### MATERIAL PROVIDED
*****
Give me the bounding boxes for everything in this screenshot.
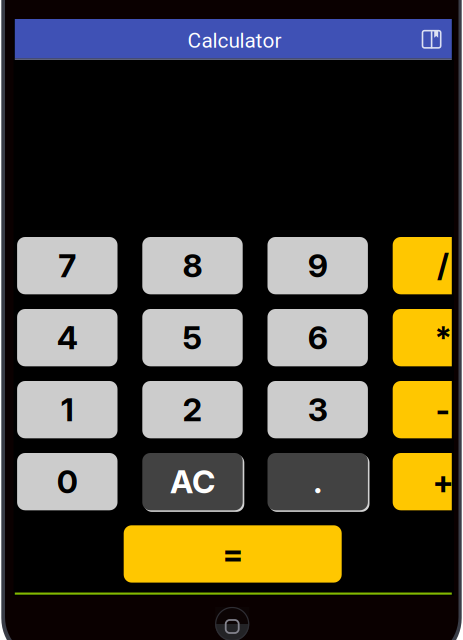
staticText: AC [170,462,215,501]
button[interactable]: . [268,453,370,512]
button[interactable]: Bookmarks [417,19,447,58]
staticText: 8 [182,246,202,285]
staticText: 5 [182,318,202,357]
button[interactable]: = [124,525,344,585]
staticText: = [222,535,243,573]
staticText: 4 [57,318,78,357]
button[interactable]: 1 [17,381,120,440]
staticText: * [434,318,451,357]
button[interactable]: / [393,237,463,296]
staticText: 3 [308,390,328,429]
button[interactable]: 4 [17,309,120,368]
staticText: 9 [308,246,328,285]
staticText: - [435,390,450,429]
staticText: / [437,246,449,285]
button[interactable]: + [393,453,463,512]
button[interactable]: 5 [142,309,245,368]
button[interactable]: - [393,381,463,440]
button[interactable]: 9 [268,237,370,296]
staticText: 1 [61,390,74,429]
staticText: . [313,462,322,501]
staticText: Calculator [188,28,282,53]
staticText: 6 [308,318,328,357]
staticText: 7 [58,246,76,285]
button[interactable]: 3 [268,381,370,440]
button[interactable]: 7 [17,237,120,296]
staticText: 0 [57,462,78,501]
staticText: 2 [182,390,202,429]
button[interactable]: 0 [17,453,120,512]
button[interactable]: 2 [142,381,245,440]
button[interactable]: 8 [142,237,245,296]
button[interactable]: 6 [268,309,370,368]
staticText: + [432,462,453,501]
button[interactable]: AC [142,453,245,512]
button[interactable]: * [393,309,463,368]
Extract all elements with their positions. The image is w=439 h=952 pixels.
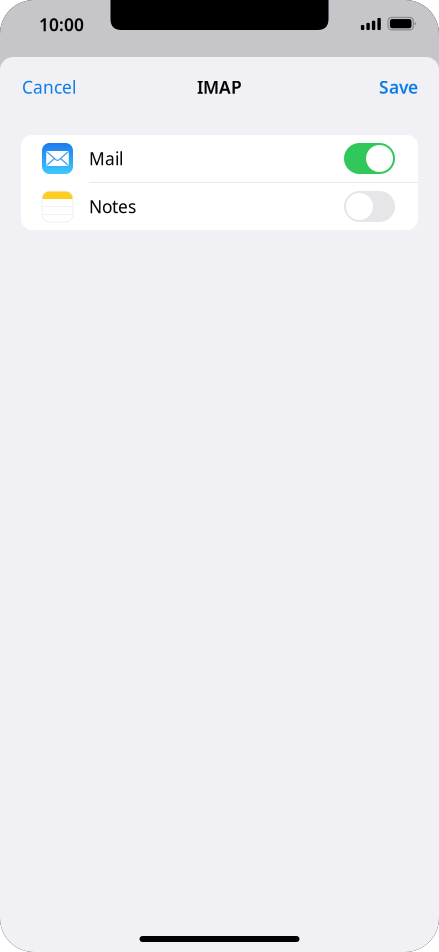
button[interactable]: Notes bbox=[21, 183, 418, 230]
staticText: IMAP bbox=[197, 76, 242, 98]
staticText: Notes bbox=[89, 195, 136, 218]
button[interactable]: Save bbox=[365, 62, 439, 112]
staticText: Save bbox=[379, 76, 418, 98]
staticText: 10:00 bbox=[39, 13, 84, 36]
button[interactable]: Cancel bbox=[0, 62, 90, 112]
staticText: Mail bbox=[89, 147, 123, 170]
button[interactable]: Mail bbox=[21, 135, 418, 182]
staticText: Cancel bbox=[22, 76, 76, 98]
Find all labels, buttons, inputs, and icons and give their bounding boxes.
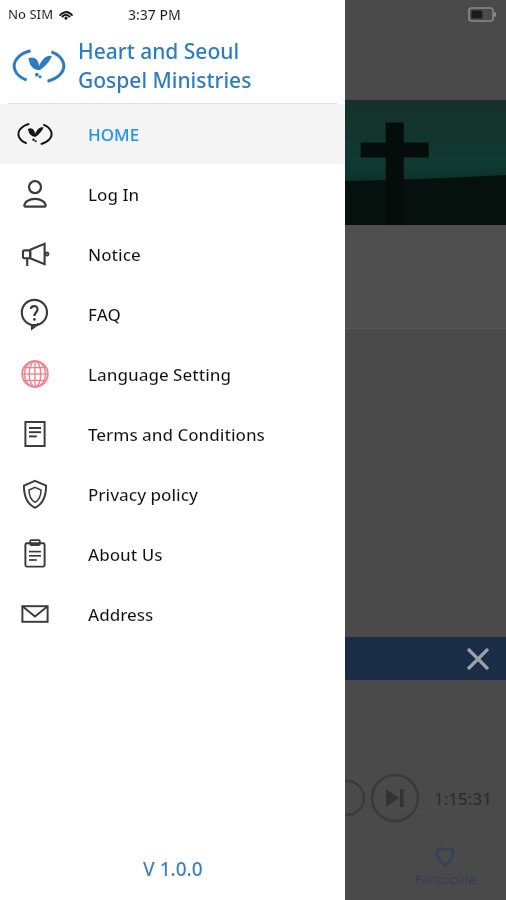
staticText: Gospel Ministries — [78, 66, 252, 95]
staticText: Language Setting — [88, 363, 232, 386]
button[interactable]: HOME — [0, 104, 345, 164]
button[interactable]: Close — [460, 641, 496, 677]
button[interactable]: Notice — [0, 224, 345, 284]
staticText: and Japanese — [10, 158, 106, 178]
button[interactable]: FAQ — [0, 284, 345, 344]
staticText: Privacy policy — [88, 483, 199, 506]
staticText: No SIM — [8, 5, 54, 23]
staticText: About Us — [88, 543, 163, 566]
button[interactable]: About Us — [0, 524, 345, 584]
staticText: Log In — [88, 183, 140, 206]
button[interactable]: Privacy policy — [0, 464, 345, 524]
staticText: 3:37 PM — [128, 5, 181, 24]
staticText: 일본어 방송을 — [10, 114, 104, 134]
staticText: V 1.0.0 — [143, 856, 203, 882]
staticText: 를, — [10, 186, 28, 205]
staticText: FAQ — [88, 303, 121, 326]
staticText: Address — [88, 603, 154, 626]
staticText: Participate — [415, 871, 476, 887]
staticText: Heart and Seoul — [78, 37, 240, 66]
staticText: HOME — [88, 123, 140, 146]
button[interactable]: Participate — [410, 843, 480, 887]
staticText: Notice — [88, 243, 141, 266]
button[interactable]: Next — [370, 773, 420, 823]
button[interactable]: Terms and Conditions — [0, 404, 345, 464]
button[interactable]: Language Setting — [0, 344, 345, 404]
staticText: 1:15:31 — [434, 787, 492, 810]
button[interactable]: Address — [0, 584, 345, 644]
button[interactable]: Log In — [0, 164, 345, 224]
staticText: Terms and Conditions — [88, 423, 265, 446]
*****
State how many lines of the entries above include the word "Mail", offering no text other than the number.

2